Barrett did not respond to CfA’s appeal that she direct the Legislative Services Division to immediately produce all of the requested records, according to the group.
The CfA bills itself as a private, nonprofit and nonpartisan watchdog group. The organization includes advisory board member Louis Mayberg, who co-founded Citizens for Responsibility and Ethics in Washington, D.C., or CREW, as well as Weismann, who served as chief legal counsel for CREW for a decade, and communications manager Dan Stevens, CREW’s former senior researcher.
Montana legislative rules prohibit the use of the state communication system to pursue interests that extend beyond official legislative duties.
To fulfill the CfA’s request, Legislative Services Division Executive Director Susan Fox said her independent, impartial agency sent Fielder an Adobe PDF file of as many as 800 emails culled from her state legislative account in late July, as well as a 19-page spreadsheet cataloging the correspondence, but the agency has yet to disclose any of them to CfA.
“Now that I have this document I will get through it as soon as I am able, although it is nearly 400 pages and I will have to work on it when I can find free time,” Fielder wrote in an email to Fox. “With work, senate duties, church, civic commitments, campaigning, and family I have a quite full schedule. As I understand it there is no specific time frame in which it must be completed but I will try to get it done before the election.”
Fox said it’s unclear whether a statutory timeframe exists requiring the Legislative Services Division to release the emails to CfA, but added that Fielder does have privacy rights.
“I don’t have guidelines on when I need to release them,” Fox said. “We have rarely had any requests that are this extensive, and I thought that we took a long time to fulfill our part, but I can’t really comment on Senator Fielder. And I can’t revoke her right to privacy.”
In an interview with the Beacon, Fielder said she hasn’t had time to comply with the group’s sprawling request, or to determine which of the emails constitute public record and which fall under the purview of her privacy rights.
Fielder characterized the group’s tactics as being straight out of the left-wing playbook, and accused them of conducting a “witch hunt.”
“This Washington, D.C. hit-squad cast a wide net because they are looking for anything that might damage my credibility,” Fielder said. “Of course they aren’t going to find anything problematic.
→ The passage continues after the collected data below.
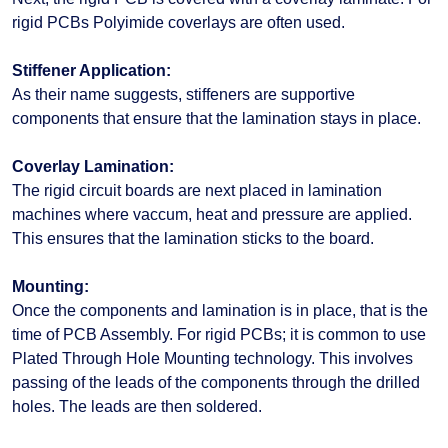
rigid PCBs Polyimide coverlays are often used.
Stiffener Application:
As their name suggests, stiffeners are supportive
components that ensure that the lamination stays in place.
Coverlay Lamination:
The rigid circuit boards are next placed in lamination
machines where vaccum, heat and pressure are applied.
This ensures that the lamination sticks to the board.
Mounting:
Once the components and lamination is in place, that is the
time of PCB Assembly. For rigid PCBs; it is common to use
Plated Through Hole Mounting technology. This involves
passing of the leads of the components through the drilled
holes. The leads are then soldered.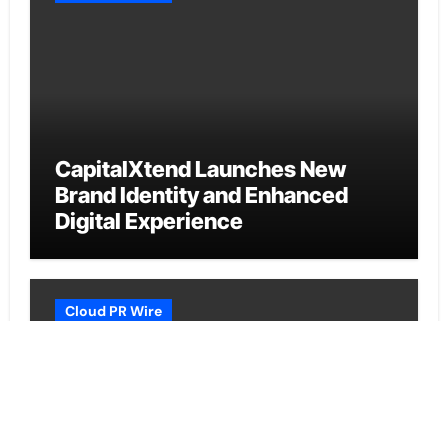
CapitalXtend Launches New
Brand Identity and Enhanced
Digital Experience
Cloud PR Wire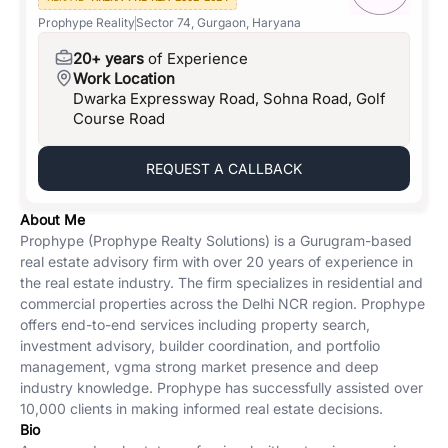
Prophype Reality
Sector 74, Gurgaon, Haryana
20+ years
of Experience
Work Location
Dwarka Expressway Road, Sohna Road, Golf
Course Road
REQUEST A CALLBACK
About Me
Prophype (Prophype Realty Solutions) is a Gurugram-based
real estate advisory firm with over 20 years of experience in
the real estate industry. The firm specializes in residential and
commercial properties across the Delhi NCR region. Prophype
offers end-to-end services including property search,
investment advisory, builder coordination, and portfolio
management, vgma strong market presence and deep
industry knowledge. Prophype has successfully assisted over
10,000 clients in making informed real estate decisions.
Bio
That legislative email account has never been used to promote the American Lands Council. But I don’t have time to respond to Obama’s dirty-ops crews. I am not going to use up my personal time to jump through their hoops and respond to them.”
Since it was founded in 2012, ALC has weathered ethics complaints in several states, including Montana.
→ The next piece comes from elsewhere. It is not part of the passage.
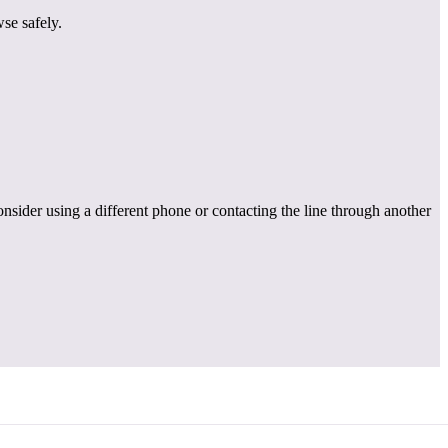
se safely.
onsider using a different phone or contacting the line through another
In March 2015, an aide to Fielder resigned for ethics violations after registering as a lobbyist for ALC, which legislative leaders said violated rules that prohibit legislative staff from lobbying.
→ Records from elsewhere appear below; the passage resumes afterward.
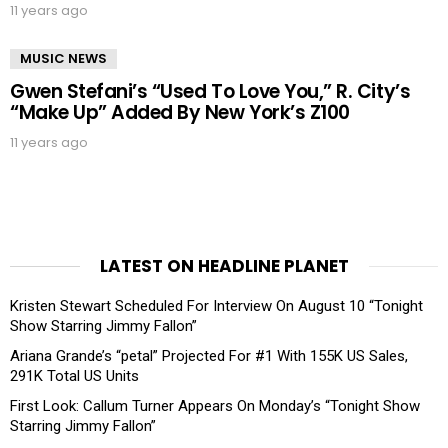
11 years ago
MUSIC NEWS
Gwen Stefani’s “Used To Love You,” R. City’s
“Make Up” Added By New York’s Z100
11 years ago
LATEST ON HEADLINE PLANET
Kristen Stewart Scheduled For Interview On August 10 “Tonight
Show Starring Jimmy Fallon”
Ariana Grande’s “petal” Projected For #1 With 155K US Sales,
291K Total US Units
First Look: Callum Turner Appears On Monday’s “Tonight Show
Starring Jimmy Fallon”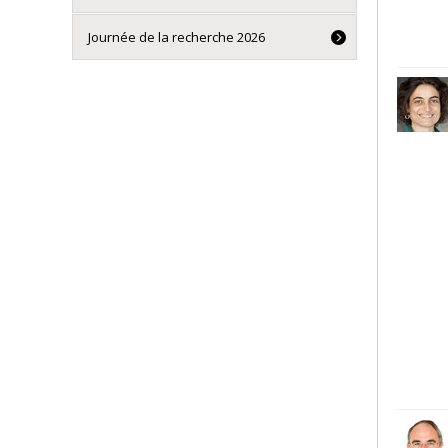
Journée de la recherche 2026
Earlier this year, CfA filed a complaint with Utah Attorney General Sean Reyes citing an alleged string of emails from Utah Rep. Ken Ivory’s public legislative account used to conduct business on behalf of ALC, which Ivory co-founded and led as president prior to Fielder.
CfA asserted Ivory lied to investigators about not using his state email account to further the business of ALC.
Dan Burton, spokesman for the Utah Attorney General, said the complaint and its allegations were reviewed, but the office declined to prosecute Ivory and has since closed the case.